While discussing the merits of Teenage Fanclub (consesus: fucking awesome), stories of Justin Conway calling out an East Coast hardcore that will not be mentioned in this article while wasted on stage in an early emo project, and learning a hybridization of the card game War and Poker that was invented by Tony and his Bandmates ("It's a Bay Area thing", he explained. "No actually, I think it's just our thing."), we got to the topic of the close-knit community of DIY bands in the Chicago community. I asked Tony if he experienced the same type of communal support from the pop/punk/hardcore scenes in the Bay Area. Tony explained that the first time he was put on a bill with a few other hardcore bands in SF, he was terrified that his particular blend of pop/punk/metal wouldn't go over too well. However, the reaction has been overwhelmingly supportive and positive between the two scenes. Much of this is no doubt related to the vast amount of credibility that TM has accrued in the hardcore scene over the years in his sludging, powerful project H/C Caged Animal, and his personal love of the hardcore scene ("New York hardcore is and will always be the best hardcore that ever came out of the fucking scene.") What came out most in our conversations was he and his bandmates have the musical knowledge and background to discuss, in detail, both pop and hardcore, often in the same, manic conversation fueled by the wino-grade vino that they were slamming.

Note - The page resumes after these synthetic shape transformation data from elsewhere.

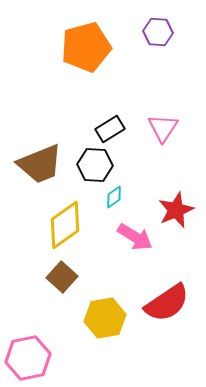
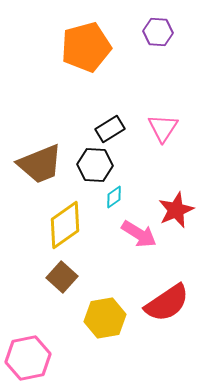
pink arrow: moved 4 px right, 3 px up
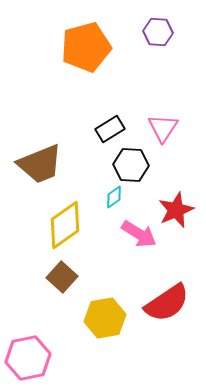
black hexagon: moved 36 px right
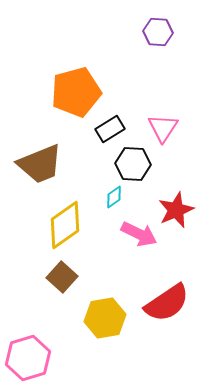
orange pentagon: moved 10 px left, 45 px down
black hexagon: moved 2 px right, 1 px up
pink arrow: rotated 6 degrees counterclockwise
pink hexagon: rotated 6 degrees counterclockwise
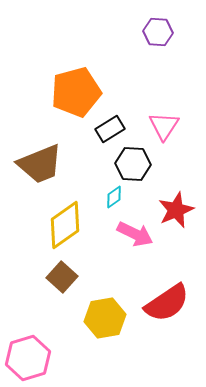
pink triangle: moved 1 px right, 2 px up
pink arrow: moved 4 px left
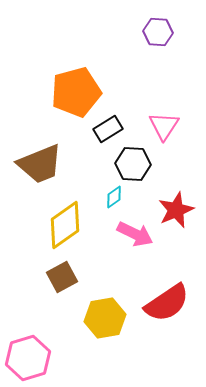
black rectangle: moved 2 px left
brown square: rotated 20 degrees clockwise
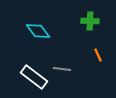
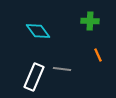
white rectangle: rotated 76 degrees clockwise
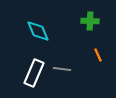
cyan diamond: rotated 15 degrees clockwise
white rectangle: moved 4 px up
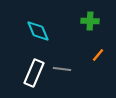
orange line: rotated 64 degrees clockwise
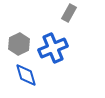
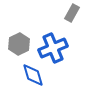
gray rectangle: moved 3 px right
blue diamond: moved 7 px right
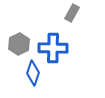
blue cross: rotated 24 degrees clockwise
blue diamond: moved 2 px up; rotated 35 degrees clockwise
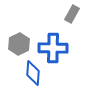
gray rectangle: moved 1 px down
blue diamond: rotated 15 degrees counterclockwise
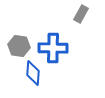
gray rectangle: moved 9 px right
gray hexagon: moved 2 px down; rotated 25 degrees counterclockwise
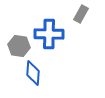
blue cross: moved 4 px left, 14 px up
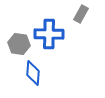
gray hexagon: moved 2 px up
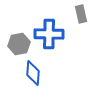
gray rectangle: rotated 42 degrees counterclockwise
gray hexagon: rotated 20 degrees counterclockwise
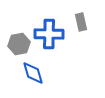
gray rectangle: moved 8 px down
blue diamond: rotated 20 degrees counterclockwise
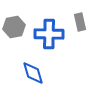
gray rectangle: moved 1 px left
gray hexagon: moved 5 px left, 17 px up
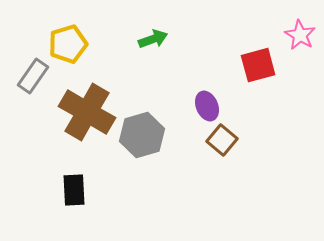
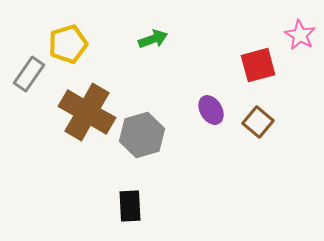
gray rectangle: moved 4 px left, 2 px up
purple ellipse: moved 4 px right, 4 px down; rotated 8 degrees counterclockwise
brown square: moved 36 px right, 18 px up
black rectangle: moved 56 px right, 16 px down
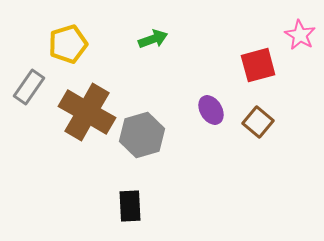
gray rectangle: moved 13 px down
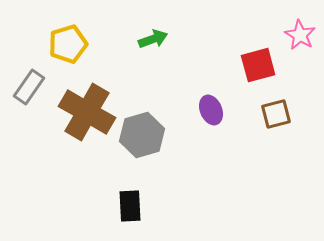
purple ellipse: rotated 8 degrees clockwise
brown square: moved 18 px right, 8 px up; rotated 36 degrees clockwise
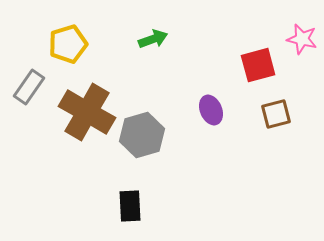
pink star: moved 2 px right, 4 px down; rotated 16 degrees counterclockwise
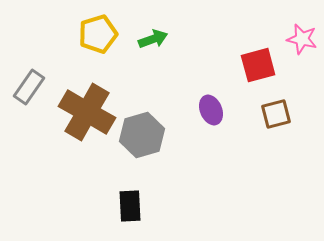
yellow pentagon: moved 30 px right, 10 px up
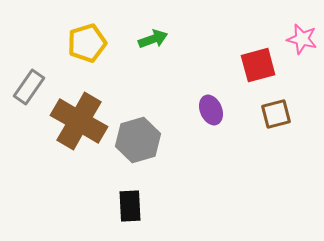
yellow pentagon: moved 11 px left, 9 px down
brown cross: moved 8 px left, 9 px down
gray hexagon: moved 4 px left, 5 px down
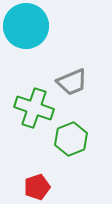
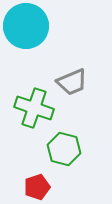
green hexagon: moved 7 px left, 10 px down; rotated 24 degrees counterclockwise
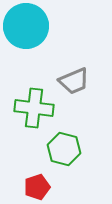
gray trapezoid: moved 2 px right, 1 px up
green cross: rotated 12 degrees counterclockwise
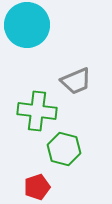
cyan circle: moved 1 px right, 1 px up
gray trapezoid: moved 2 px right
green cross: moved 3 px right, 3 px down
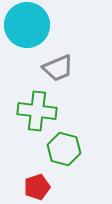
gray trapezoid: moved 18 px left, 13 px up
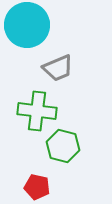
green hexagon: moved 1 px left, 3 px up
red pentagon: rotated 30 degrees clockwise
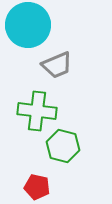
cyan circle: moved 1 px right
gray trapezoid: moved 1 px left, 3 px up
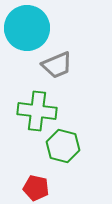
cyan circle: moved 1 px left, 3 px down
red pentagon: moved 1 px left, 1 px down
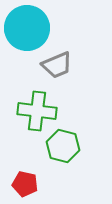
red pentagon: moved 11 px left, 4 px up
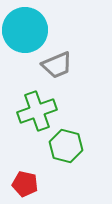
cyan circle: moved 2 px left, 2 px down
green cross: rotated 27 degrees counterclockwise
green hexagon: moved 3 px right
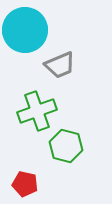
gray trapezoid: moved 3 px right
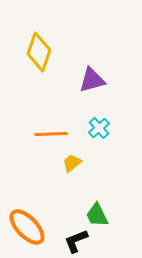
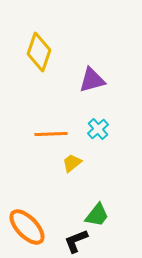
cyan cross: moved 1 px left, 1 px down
green trapezoid: rotated 116 degrees counterclockwise
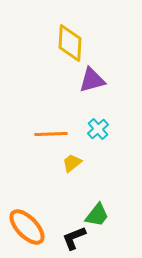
yellow diamond: moved 31 px right, 9 px up; rotated 15 degrees counterclockwise
black L-shape: moved 2 px left, 3 px up
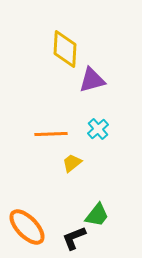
yellow diamond: moved 5 px left, 6 px down
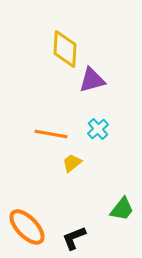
orange line: rotated 12 degrees clockwise
green trapezoid: moved 25 px right, 6 px up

Given he and his band's incredible talent for writing pop jams, their dueling-banjo's, "Deliverance" level onslaught of guitar riffs, and TM's Rivers Cuomo-esque vocals, I anticipate their next album, whether under the Ovens label or as the "Tony Molina Band" is going to contain some sick ass riffs. And, in a world where things are often too tightly constrained to a single genre and pigeon-holed by specialities, we should all be thankful for that.